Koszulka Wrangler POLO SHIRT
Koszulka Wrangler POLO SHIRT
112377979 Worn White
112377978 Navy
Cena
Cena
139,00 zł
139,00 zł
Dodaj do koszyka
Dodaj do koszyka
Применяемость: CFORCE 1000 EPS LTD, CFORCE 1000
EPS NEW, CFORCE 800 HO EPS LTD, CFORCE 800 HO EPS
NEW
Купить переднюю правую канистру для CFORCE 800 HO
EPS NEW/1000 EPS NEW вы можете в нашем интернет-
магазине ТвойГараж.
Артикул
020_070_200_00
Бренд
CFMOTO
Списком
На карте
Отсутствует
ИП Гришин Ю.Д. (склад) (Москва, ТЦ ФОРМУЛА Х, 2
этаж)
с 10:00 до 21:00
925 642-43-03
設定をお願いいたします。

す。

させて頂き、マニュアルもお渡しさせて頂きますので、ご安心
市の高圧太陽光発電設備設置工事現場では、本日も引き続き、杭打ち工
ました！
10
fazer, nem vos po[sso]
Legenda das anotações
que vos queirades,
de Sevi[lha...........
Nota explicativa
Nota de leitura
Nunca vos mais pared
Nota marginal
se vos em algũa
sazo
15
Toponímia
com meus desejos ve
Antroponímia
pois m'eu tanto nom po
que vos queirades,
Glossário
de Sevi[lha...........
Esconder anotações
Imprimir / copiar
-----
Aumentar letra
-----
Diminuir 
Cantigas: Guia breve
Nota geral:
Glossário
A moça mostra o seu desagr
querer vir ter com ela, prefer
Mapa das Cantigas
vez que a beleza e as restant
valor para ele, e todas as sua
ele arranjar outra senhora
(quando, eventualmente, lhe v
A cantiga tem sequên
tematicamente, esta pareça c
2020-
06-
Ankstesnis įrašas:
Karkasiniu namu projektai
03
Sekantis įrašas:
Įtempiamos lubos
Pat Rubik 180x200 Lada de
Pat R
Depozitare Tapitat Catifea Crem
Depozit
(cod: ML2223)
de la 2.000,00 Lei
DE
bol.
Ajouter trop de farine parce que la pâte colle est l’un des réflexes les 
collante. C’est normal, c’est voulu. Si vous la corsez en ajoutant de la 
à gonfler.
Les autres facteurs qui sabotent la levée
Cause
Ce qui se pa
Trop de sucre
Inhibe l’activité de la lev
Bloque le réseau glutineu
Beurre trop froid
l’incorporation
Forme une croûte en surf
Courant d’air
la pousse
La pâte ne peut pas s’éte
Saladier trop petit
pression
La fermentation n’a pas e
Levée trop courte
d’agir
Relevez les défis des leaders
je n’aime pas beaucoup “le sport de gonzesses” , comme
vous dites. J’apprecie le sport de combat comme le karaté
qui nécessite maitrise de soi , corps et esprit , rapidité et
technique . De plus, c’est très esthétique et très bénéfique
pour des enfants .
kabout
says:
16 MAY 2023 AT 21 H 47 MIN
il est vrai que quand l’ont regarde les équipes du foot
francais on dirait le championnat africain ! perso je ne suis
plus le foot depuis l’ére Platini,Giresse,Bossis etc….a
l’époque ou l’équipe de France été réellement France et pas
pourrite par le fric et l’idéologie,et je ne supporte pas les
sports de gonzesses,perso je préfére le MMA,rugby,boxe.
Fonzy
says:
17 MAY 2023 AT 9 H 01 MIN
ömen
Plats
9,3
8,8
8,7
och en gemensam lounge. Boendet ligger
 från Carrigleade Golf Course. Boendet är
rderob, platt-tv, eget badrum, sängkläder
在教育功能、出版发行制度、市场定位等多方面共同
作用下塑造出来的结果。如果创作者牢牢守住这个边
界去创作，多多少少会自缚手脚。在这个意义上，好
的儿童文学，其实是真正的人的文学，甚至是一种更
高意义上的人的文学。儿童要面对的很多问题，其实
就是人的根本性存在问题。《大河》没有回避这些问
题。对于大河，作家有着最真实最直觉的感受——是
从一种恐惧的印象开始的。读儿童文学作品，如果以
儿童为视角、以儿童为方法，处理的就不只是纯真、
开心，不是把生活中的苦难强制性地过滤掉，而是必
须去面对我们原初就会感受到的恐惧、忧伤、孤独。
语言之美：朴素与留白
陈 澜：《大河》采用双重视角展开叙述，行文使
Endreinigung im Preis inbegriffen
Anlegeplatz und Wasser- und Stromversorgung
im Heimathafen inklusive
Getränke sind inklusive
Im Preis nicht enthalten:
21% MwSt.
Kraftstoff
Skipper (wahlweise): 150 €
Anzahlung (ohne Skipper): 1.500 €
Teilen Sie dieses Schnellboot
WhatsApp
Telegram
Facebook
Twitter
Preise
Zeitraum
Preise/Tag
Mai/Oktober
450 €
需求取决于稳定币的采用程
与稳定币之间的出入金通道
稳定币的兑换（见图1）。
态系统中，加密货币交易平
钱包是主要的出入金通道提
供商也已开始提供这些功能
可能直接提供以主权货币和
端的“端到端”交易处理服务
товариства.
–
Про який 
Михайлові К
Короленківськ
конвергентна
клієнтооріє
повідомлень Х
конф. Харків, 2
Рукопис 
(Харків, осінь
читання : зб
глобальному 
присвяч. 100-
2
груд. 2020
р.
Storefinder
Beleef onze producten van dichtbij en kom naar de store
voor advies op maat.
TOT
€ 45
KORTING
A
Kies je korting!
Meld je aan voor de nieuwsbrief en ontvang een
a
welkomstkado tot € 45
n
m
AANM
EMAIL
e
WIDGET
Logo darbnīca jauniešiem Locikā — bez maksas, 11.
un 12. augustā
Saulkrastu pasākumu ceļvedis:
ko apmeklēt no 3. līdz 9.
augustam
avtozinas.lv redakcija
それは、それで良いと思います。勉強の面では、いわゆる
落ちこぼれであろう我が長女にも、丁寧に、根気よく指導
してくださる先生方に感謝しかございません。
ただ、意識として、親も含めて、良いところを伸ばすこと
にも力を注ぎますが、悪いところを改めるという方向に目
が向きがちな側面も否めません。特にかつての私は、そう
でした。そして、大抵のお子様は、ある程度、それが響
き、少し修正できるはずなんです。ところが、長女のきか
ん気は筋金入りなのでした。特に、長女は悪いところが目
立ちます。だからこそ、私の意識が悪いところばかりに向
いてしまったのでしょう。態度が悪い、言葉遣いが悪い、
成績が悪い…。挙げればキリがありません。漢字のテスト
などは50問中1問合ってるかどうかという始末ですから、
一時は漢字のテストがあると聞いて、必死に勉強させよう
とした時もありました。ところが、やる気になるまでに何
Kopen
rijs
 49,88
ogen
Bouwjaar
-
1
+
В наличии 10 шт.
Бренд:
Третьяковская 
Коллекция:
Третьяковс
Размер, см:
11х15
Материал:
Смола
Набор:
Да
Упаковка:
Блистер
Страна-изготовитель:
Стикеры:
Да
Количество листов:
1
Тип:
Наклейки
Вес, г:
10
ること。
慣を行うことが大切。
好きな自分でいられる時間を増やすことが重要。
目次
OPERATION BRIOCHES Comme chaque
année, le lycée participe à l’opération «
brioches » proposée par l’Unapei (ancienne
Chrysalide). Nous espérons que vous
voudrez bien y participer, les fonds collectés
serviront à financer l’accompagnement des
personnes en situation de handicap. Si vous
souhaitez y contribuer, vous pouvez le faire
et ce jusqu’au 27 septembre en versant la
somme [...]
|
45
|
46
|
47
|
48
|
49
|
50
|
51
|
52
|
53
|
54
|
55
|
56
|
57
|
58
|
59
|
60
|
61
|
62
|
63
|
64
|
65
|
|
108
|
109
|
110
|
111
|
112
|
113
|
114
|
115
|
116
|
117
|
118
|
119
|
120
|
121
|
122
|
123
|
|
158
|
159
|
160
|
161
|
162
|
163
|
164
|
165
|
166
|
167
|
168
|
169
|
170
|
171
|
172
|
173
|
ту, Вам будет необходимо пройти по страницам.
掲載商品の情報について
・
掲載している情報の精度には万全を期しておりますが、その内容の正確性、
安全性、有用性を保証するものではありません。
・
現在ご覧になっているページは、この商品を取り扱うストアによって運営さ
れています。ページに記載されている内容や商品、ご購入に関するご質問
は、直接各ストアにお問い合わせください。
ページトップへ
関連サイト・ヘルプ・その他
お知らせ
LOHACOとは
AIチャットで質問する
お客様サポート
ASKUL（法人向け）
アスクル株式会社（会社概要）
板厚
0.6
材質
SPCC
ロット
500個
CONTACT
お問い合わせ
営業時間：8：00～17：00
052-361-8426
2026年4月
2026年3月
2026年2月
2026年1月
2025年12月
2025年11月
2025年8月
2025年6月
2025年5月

------------------------------

Your goal: Return all lines from the entries that contain the string "plus".

Solution for this problem:
technique . De plus, c’est très esthétique et très bénéfique
plus le foot depuis l’ére Platini,Giresse,Bossis etc….a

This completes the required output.